--- Instructions to follow ---
Scan the data below and copy each line where "prezent" occurs.

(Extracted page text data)
..............................

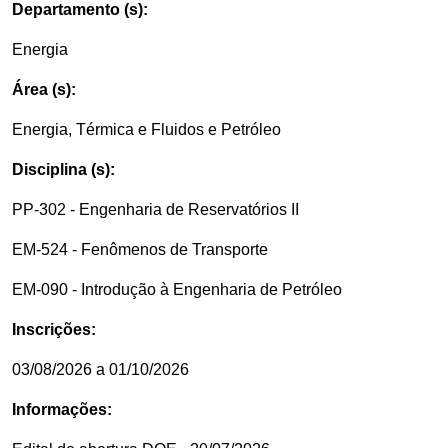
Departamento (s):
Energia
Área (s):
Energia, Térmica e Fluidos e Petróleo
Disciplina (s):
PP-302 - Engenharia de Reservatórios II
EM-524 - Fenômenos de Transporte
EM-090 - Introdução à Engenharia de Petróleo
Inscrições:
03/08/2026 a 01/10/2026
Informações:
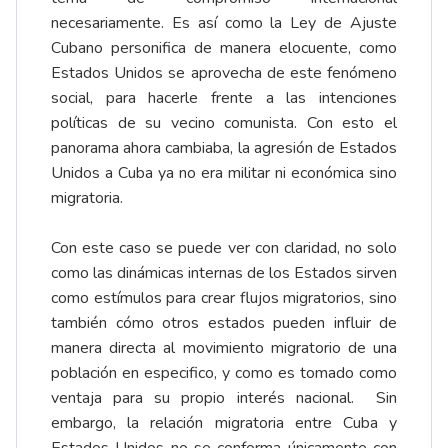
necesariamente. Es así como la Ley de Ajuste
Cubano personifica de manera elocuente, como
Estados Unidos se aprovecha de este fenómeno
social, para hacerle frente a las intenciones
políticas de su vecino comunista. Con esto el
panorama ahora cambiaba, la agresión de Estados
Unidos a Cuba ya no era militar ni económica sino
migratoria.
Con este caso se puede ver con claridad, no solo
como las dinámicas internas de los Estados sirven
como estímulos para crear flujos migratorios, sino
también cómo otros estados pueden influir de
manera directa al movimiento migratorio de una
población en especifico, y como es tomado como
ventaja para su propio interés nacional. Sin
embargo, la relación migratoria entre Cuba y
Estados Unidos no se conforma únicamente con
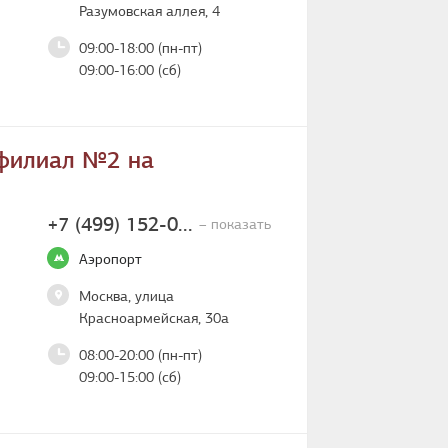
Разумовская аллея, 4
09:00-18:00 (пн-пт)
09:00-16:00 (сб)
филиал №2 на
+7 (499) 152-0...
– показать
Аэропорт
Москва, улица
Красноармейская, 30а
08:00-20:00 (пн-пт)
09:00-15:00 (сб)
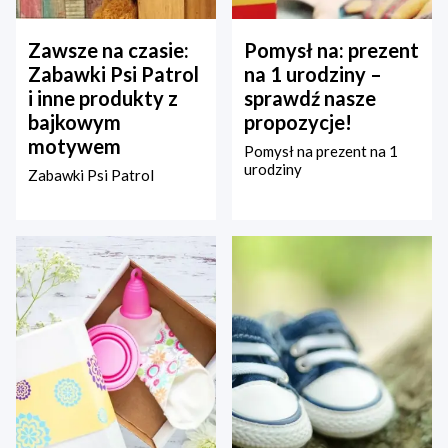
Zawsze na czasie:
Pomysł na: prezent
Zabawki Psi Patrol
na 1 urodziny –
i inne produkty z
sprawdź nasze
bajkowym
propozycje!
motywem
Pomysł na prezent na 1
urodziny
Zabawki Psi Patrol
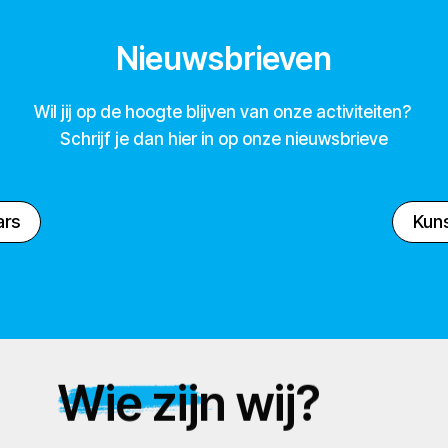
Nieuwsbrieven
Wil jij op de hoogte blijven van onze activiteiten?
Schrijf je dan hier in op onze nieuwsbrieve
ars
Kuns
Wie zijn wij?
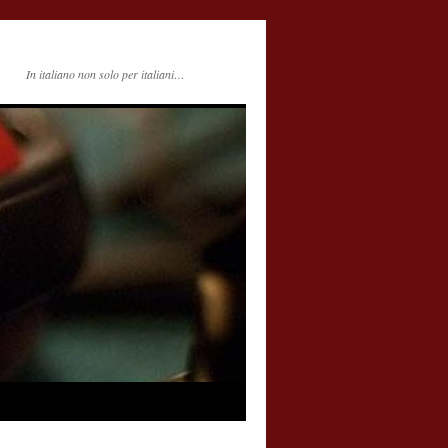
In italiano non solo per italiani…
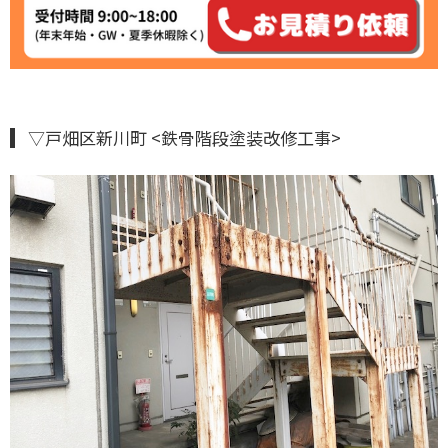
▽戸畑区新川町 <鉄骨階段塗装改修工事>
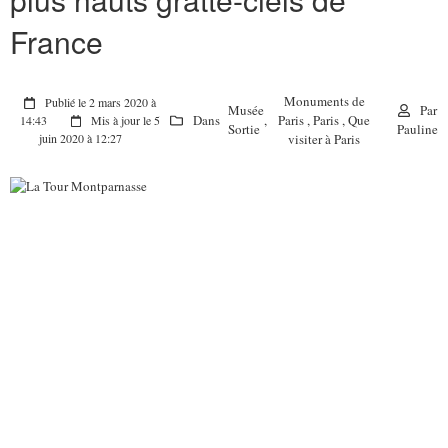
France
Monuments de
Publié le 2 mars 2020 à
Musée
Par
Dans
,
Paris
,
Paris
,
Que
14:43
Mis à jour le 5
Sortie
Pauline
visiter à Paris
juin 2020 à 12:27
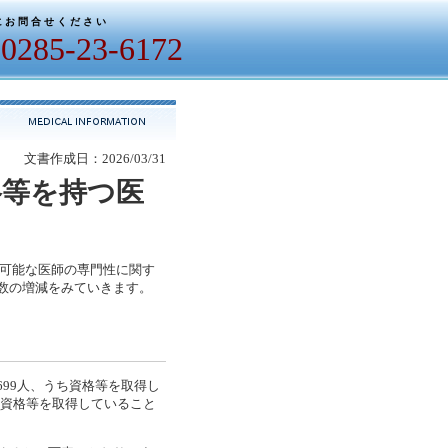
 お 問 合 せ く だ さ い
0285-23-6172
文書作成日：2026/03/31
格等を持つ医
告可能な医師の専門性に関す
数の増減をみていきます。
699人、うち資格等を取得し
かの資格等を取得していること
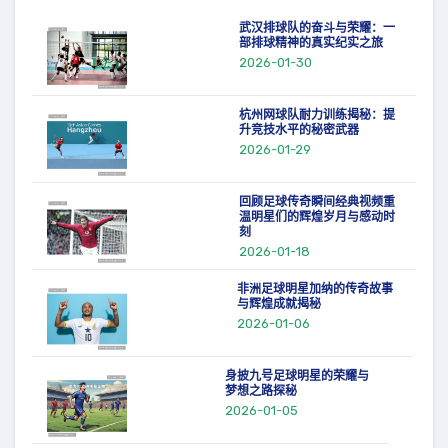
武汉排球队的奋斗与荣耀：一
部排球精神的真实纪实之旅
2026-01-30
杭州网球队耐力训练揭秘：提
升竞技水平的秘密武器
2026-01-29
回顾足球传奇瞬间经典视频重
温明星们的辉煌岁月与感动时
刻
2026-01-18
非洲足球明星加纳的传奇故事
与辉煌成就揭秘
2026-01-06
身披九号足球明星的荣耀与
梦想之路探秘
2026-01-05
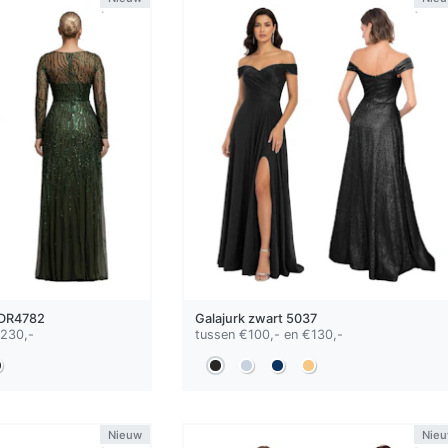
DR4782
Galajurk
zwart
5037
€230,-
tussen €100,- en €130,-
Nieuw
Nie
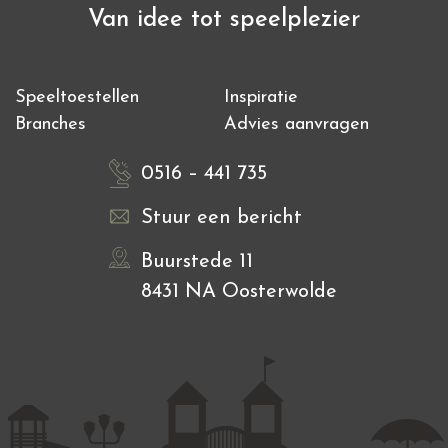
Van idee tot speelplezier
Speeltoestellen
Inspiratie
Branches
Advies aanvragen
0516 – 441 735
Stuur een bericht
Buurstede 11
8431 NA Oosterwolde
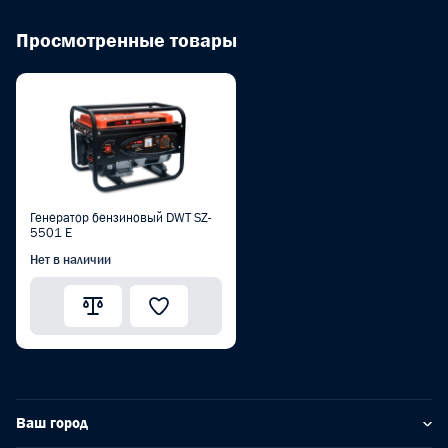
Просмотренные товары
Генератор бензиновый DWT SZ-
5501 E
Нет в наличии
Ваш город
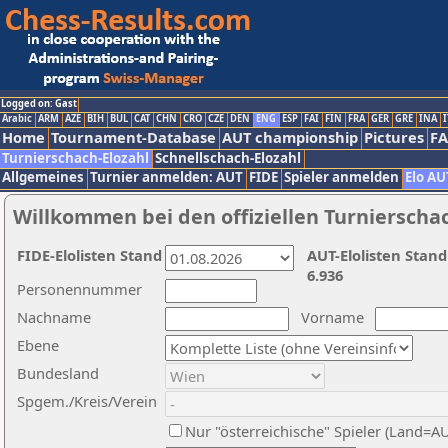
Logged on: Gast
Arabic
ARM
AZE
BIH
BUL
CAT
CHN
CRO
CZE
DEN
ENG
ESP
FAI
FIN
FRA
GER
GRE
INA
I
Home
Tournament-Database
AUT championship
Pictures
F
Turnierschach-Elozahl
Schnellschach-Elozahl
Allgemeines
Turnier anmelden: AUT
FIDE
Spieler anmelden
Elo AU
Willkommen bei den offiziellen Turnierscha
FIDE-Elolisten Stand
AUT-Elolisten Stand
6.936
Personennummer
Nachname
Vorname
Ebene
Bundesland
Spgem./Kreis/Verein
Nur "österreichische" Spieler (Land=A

..............................

--- Written answer ---
Pomysł na: prezent
Pomysł na prezent na 1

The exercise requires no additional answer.